In Irish mythology, Mag Mell (modern spelling: Magh Meall, meaning "delightful plain") is one of the names for the Celtic Otherworld, a mythical realm achievable through death and/or glory. Unlike the underworld in some mythologies, Mag Mell was a pleasurable paradise, identified as either an island far to the west of Ireland or a kingdom beneath the ocean. However, Mag Mell was similar to the fields of Elysium in Greek mythology, and, like the fields of Elysium, was accessible only to a select few. Furthermore, Mag Mell, like the numerous other mystical islands said to be off the coast of Ireland, was never explicitly stated in any surviving mythological account to be an afterlife.
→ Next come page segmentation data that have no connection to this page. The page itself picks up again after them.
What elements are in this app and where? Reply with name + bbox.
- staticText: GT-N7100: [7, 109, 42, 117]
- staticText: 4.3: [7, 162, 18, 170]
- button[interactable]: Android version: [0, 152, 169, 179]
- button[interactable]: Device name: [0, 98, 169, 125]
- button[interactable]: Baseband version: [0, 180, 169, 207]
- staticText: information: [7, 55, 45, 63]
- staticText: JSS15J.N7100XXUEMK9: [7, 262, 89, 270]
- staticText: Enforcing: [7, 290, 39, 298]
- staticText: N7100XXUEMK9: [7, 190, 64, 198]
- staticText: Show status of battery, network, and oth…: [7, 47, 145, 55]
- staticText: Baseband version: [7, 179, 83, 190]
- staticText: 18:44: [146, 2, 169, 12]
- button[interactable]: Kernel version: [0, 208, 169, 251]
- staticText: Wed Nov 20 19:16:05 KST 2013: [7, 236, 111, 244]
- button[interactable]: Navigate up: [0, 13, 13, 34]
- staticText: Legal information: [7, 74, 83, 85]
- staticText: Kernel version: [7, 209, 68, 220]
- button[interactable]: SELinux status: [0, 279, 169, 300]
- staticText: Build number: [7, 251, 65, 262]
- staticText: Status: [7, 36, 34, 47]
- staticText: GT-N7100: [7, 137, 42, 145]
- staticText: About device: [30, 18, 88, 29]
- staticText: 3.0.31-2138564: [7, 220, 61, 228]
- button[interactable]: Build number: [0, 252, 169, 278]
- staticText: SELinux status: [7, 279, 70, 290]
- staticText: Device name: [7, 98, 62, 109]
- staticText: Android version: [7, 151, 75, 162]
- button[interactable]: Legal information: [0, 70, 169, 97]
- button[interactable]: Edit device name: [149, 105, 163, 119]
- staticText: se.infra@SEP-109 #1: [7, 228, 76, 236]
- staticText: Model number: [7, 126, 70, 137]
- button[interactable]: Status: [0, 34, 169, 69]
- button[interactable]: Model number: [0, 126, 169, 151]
Rather, it is usually portrayed as a paradise populated by deities, which is occasionally visited by some adventurous mortals. In its island guise it was visited by various Irish heroes and monks forming the basis of the Adventure Myth or "echtrae" as defined by Myles Dillon in his book Early Irish Literature. This otherworld is a place where sickness and death do not exist.  It is a place of eternal youth and beauty.  Here, music, strength, life and all pleasurable pursuits come together in a single place.  Here happiness lasts forever, no one wants for food or drink.  It is the Irish equivalent of the Greek Elysium or the Valhalla of the Norse.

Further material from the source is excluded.